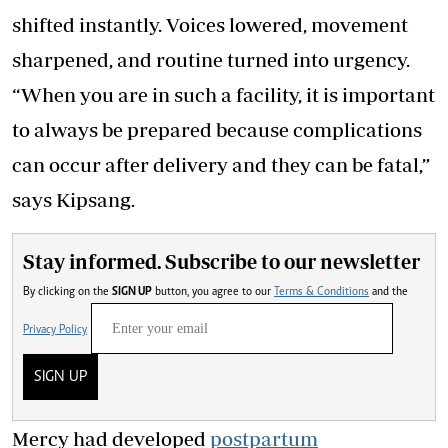
shifted instantly. Voices lowered, movement
sharpened, and routine turned into urgency.
“When you are in such a facility, it is important
to always be prepared because complications
can occur after delivery and they can be fatal,”
says Kipsang.
Stay informed. Subscribe to our newsletter
By clicking on the
SIGN UP
button, you agree to our
Terms & Conditions
and the
Privacy Policy
SIGN UP
Mercy had developed
postpartum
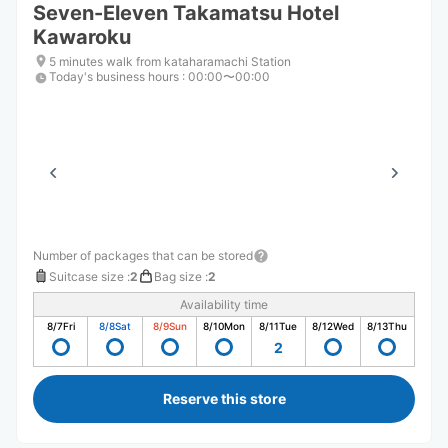
Seven-Eleven Takamatsu Hotel
Kawaroku
5 minutes walk from kataharamachi Station
Today's business hours
:
00:00〜00:00
Number of packages that can be stored
Suitcase size
:
2
Bag size
:
2
Availability time
8/7
Fri
8/8
Sat
8/9
Sun
8/10
Mon
8/11
Tue
8/12
Wed
8/13
Thu
2
Reserve this store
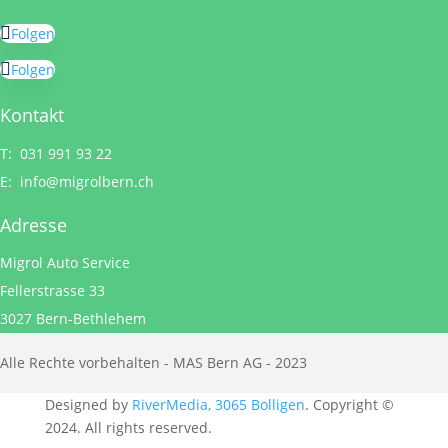
Folgen
Folgen
Kontakt
T: 031 991 93 22
E:
info@migrolbern.ch
Adresse
Migrol Auto Service
Fellerstrasse 33
3027 Bern-Bethlehem
Alle Rechte vorbehalten - MAS Bern AG - 2023
Designed by
RiverMedia, 3065 Bolligen
. Copyright ©
2024. All rights reserved.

=-=-=-=-=

Task brief> Nothing but the lines from the one with "T: 031 991 93 22" through the last line of the entries should be repeated, and those exactly.

Reply to the exercise>
T: 031 991 93 22
E:
info@migrolbern.ch
Adresse
Migrol Auto Service
Fellerstrasse 33
3027 Bern-Bethlehem
Alle Rechte vorbehalten - MAS Bern AG - 2023
Designed by
RiverMedia, 3065 Bolligen
. Copyright ©
2024. All rights reserved.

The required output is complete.